# September Spectacular Seminar



## Bob White (Aug 29, 2012)

On Saturday September 22, 2012 Bob White's Karate Studio will present the "September Spectacular Seminar". The day will consist of 5 seminars taught by some of the top Kenpo instructors in the world. The entry is only a $50 investment and participants can attend as many of the seminars as they want. All net proceeds from the seminars will be donated to the Royal Family Kids Camp. 

The Seminar instructors include: 

Wes Idol - Mr. Idol is a 6th degree Black Belt who began his Kenpo studies in 1986 under Mr. Albert Cornejo. During that time Mr. Cornejo allowed him to also train at Ed Parker Sr.s West LA school, as well as with top Kenpoists such as Larry Tatum and Frank Trejo. In the early 1990's Mr. Idol also trained at Benny Urquidez's Jet Center in Van Nuys, California, as well as Danny Inosanto's school in Marina Del Rey, California. 

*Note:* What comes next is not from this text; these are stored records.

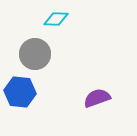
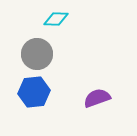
gray circle: moved 2 px right
blue hexagon: moved 14 px right; rotated 12 degrees counterclockwise
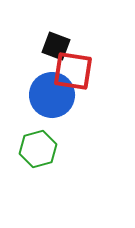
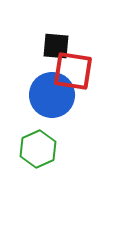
black square: rotated 16 degrees counterclockwise
green hexagon: rotated 9 degrees counterclockwise
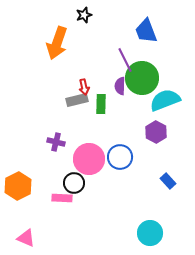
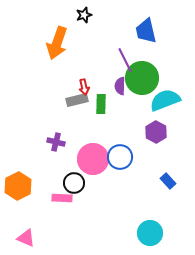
blue trapezoid: rotated 8 degrees clockwise
pink circle: moved 4 px right
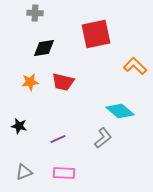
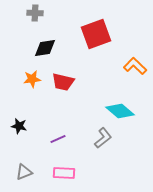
red square: rotated 8 degrees counterclockwise
black diamond: moved 1 px right
orange star: moved 2 px right, 3 px up
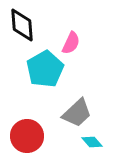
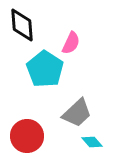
cyan pentagon: rotated 9 degrees counterclockwise
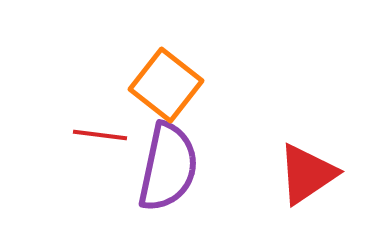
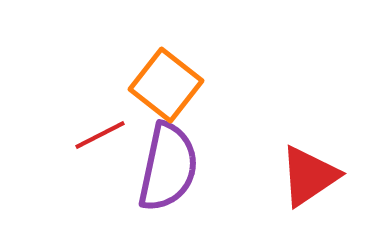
red line: rotated 34 degrees counterclockwise
red triangle: moved 2 px right, 2 px down
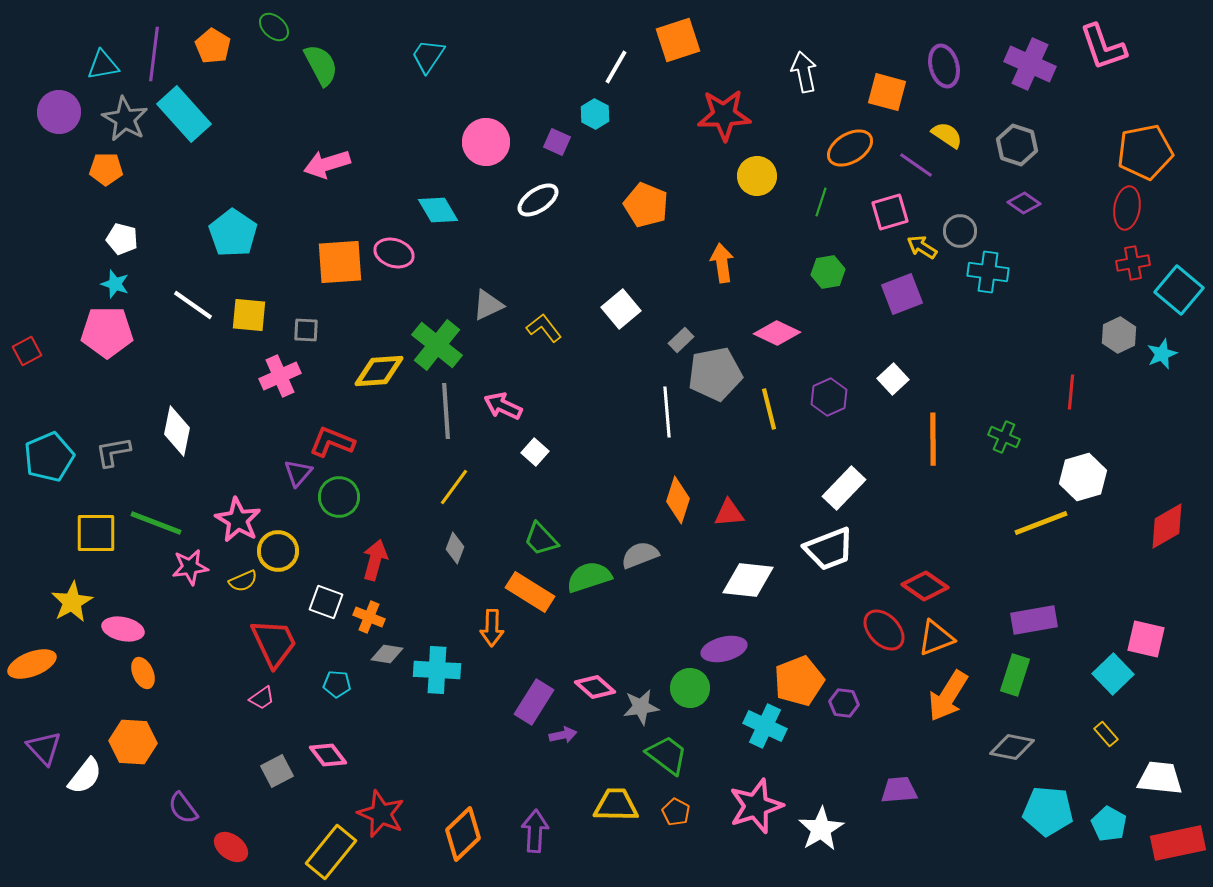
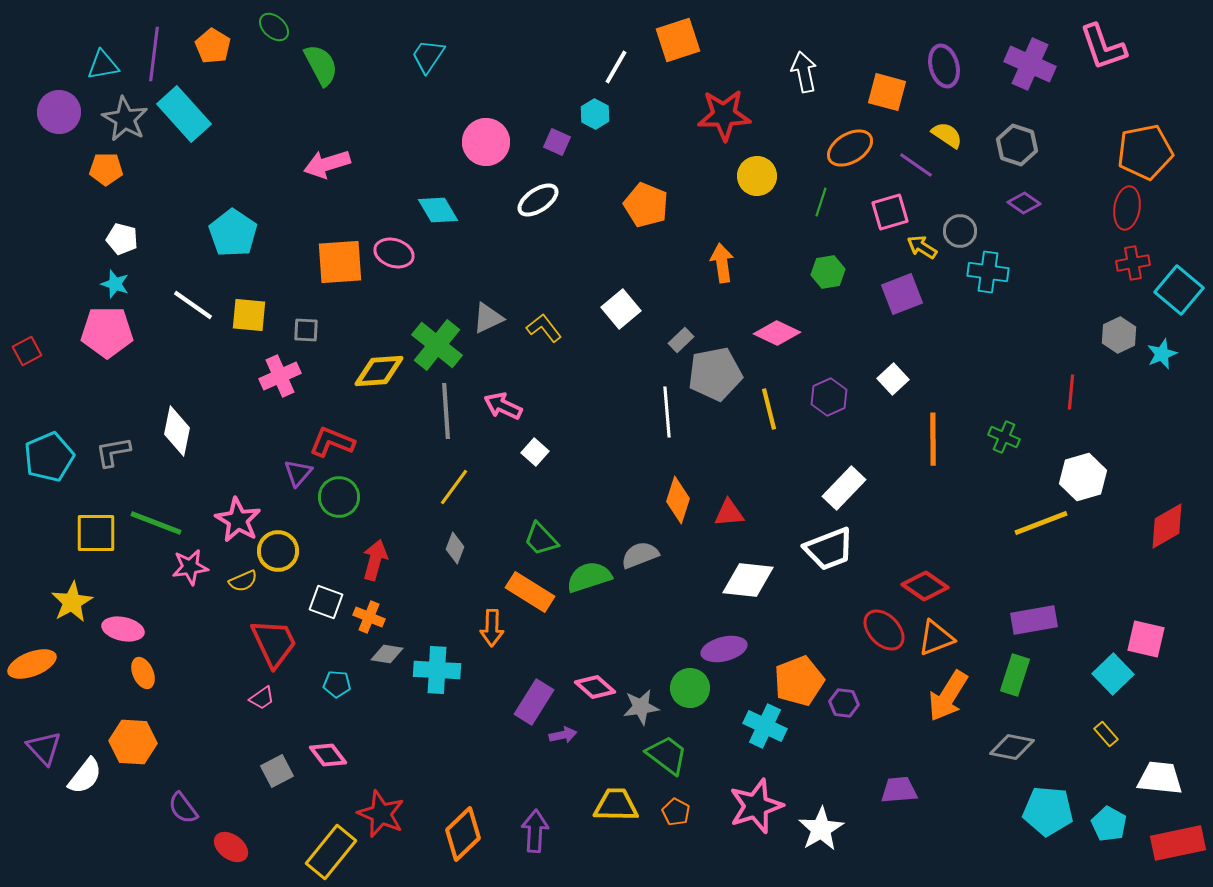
gray triangle at (488, 305): moved 13 px down
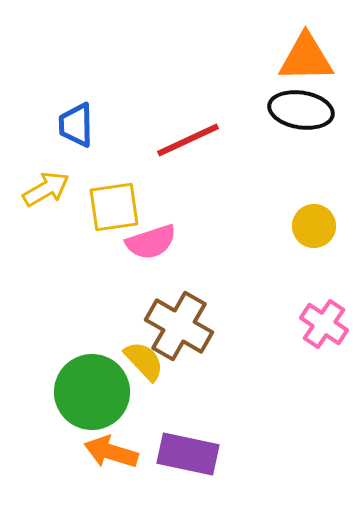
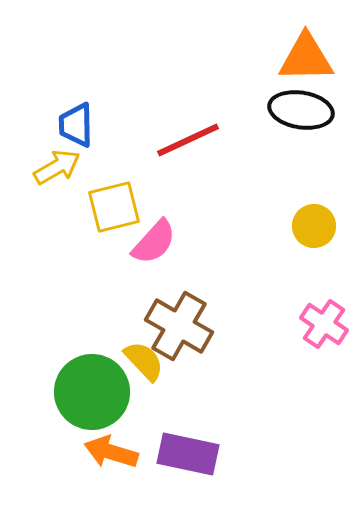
yellow arrow: moved 11 px right, 22 px up
yellow square: rotated 6 degrees counterclockwise
pink semicircle: moved 3 px right; rotated 30 degrees counterclockwise
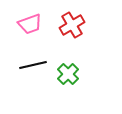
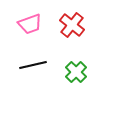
red cross: rotated 20 degrees counterclockwise
green cross: moved 8 px right, 2 px up
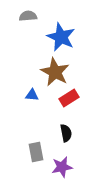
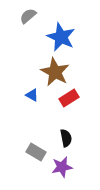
gray semicircle: rotated 36 degrees counterclockwise
blue triangle: rotated 24 degrees clockwise
black semicircle: moved 5 px down
gray rectangle: rotated 48 degrees counterclockwise
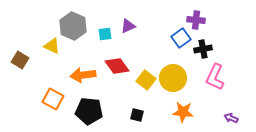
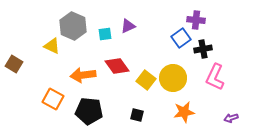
brown square: moved 6 px left, 4 px down
orange star: moved 1 px right; rotated 15 degrees counterclockwise
purple arrow: rotated 40 degrees counterclockwise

In 1992 Mr. Idol began training under Mr. Bryan Hawkins. Mr. Hawkins has privately taken Mr. Idol through Ed Parker Sr.s system as laid out by Mr. Parker in its final form. 

Also during this time, Mr. Idol has studied under Mr. Mike Pick from 1999 through 2009 as one of his few private students. 

Mr. Idol will be teaching conditioning drills as well as knife defenses. 

Mike Pombeiro-Mike has over 30 years of martial arts experience. He holds 3rd degree
Black Belts in both American Kenpo and Chinese Kenpo.

Mike has won almost every major tournament nationally and internationally
and has fought against competitors from over 20 countries.

He has been inducted into Black Belt Magazine's Hall of Fame for
"Competitor of the Year". He is a 2 time NASKA champion and a 3 time NBL
World Champion. Mike is also a WAKO gold medalist for team USA. Mike was
also a member of Team Paul Mitchell which won numerous World Champion
titles.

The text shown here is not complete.